Incited by this strange cataclysm, Tamás Yvan Topolánszky’s film ‘DVNA’ examines the bond between Hungary’s capitol and the river that bisects it.

‘DVNA’ tells the story from the morning the city wakes up to find the Danube river basin completely dry. Citywide panic sets in, causing havoc across the districts. As people calm, they naively try to adjust to the new situation, to no avail. There is no life without the Danube. As time goes on, Budapest slowly becomes a ghost town.

Only six people – unknown to each other – remain. They stay for different reasons, but they’re linked by a singular struggle. One by one they are forced to discover each other’s past. As the truth begins to unfold, a stunning secret is revealed. One of them has seen the Danube’s disappearance as a child. What was once a dream, is now prophecy…

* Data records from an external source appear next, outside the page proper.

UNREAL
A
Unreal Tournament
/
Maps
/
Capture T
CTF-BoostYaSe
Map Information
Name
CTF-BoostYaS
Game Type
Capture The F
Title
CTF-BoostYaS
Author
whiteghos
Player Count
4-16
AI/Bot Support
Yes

The idea behind ‘DVNA’ came to Topolánszky in a nightmare. He walked along Margaret Bridge, built over the mighty Danube River. As he looked over the rail to see the water, he was horrified. It was just a dry riverbed, no water to be found in the deep depths of the river basin. This disturbing image made him consider what the Danube means to Budapest’s inhabitants, and what it would signify if it ever disappeared.

While the diploma film teaser is available today, the feature film’s planned premiere is November 2017.

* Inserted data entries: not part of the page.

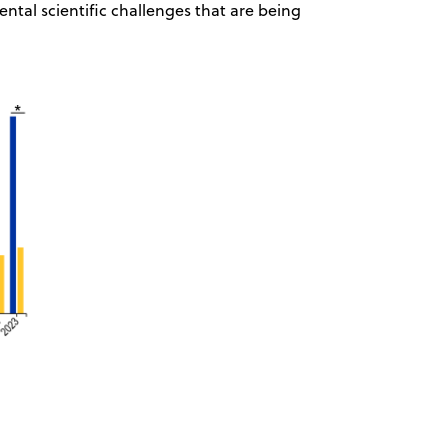
tal scientific challenges that are being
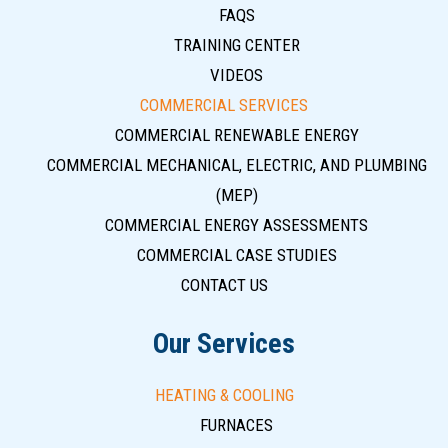
FAQS
TRAINING CENTER
VIDEOS
COMMERCIAL SERVICES
COMMERCIAL RENEWABLE ENERGY
COMMERCIAL MECHANICAL, ELECTRIC, AND PLUMBING
(MEP)
COMMERCIAL ENERGY ASSESSMENTS
COMMERCIAL CASE STUDIES
CONTACT US
Our Services
HEATING & COOLING
FURNACES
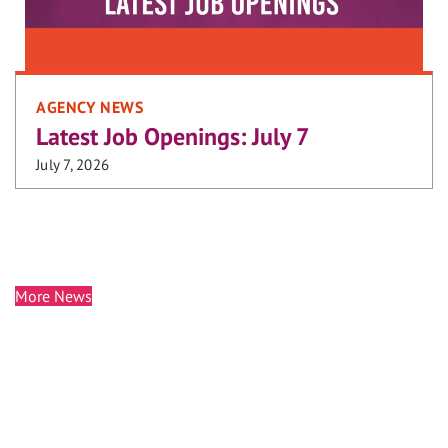
AGENCY NEWS
Latest Job Openings: July 7
July 7, 2026
More News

Tamás Yvan Topolánszky graduated from Moholy-Nagy Művészeti Egyetem in the Media Design program in 2015. His first short film ‘Letter to God’ was shot with the support of the National Media and Infocommunications Authority of Hungary in 2014. The film had a successful film festival circuit, winning five grand prizes including the New York Short Film Festival’s ‘Best Movie’ and the Los Angeles Independent Film Festival’s ‘Best Director’ and ‘Best Short Film’.

As he works on ‘DVNA’, Topolánszky is concurrently working on the feature film ‘Curtiz’ also with the support of the National Media and Infocommunications Authority. The film follows Kertész Mihály, the most successful Hungarian director in Hollywood, as he shoots his legendary film classic “Casablanca”.

Topolánszky develops his films under the Halluci-Nation brand, a production company he founded with his two partners.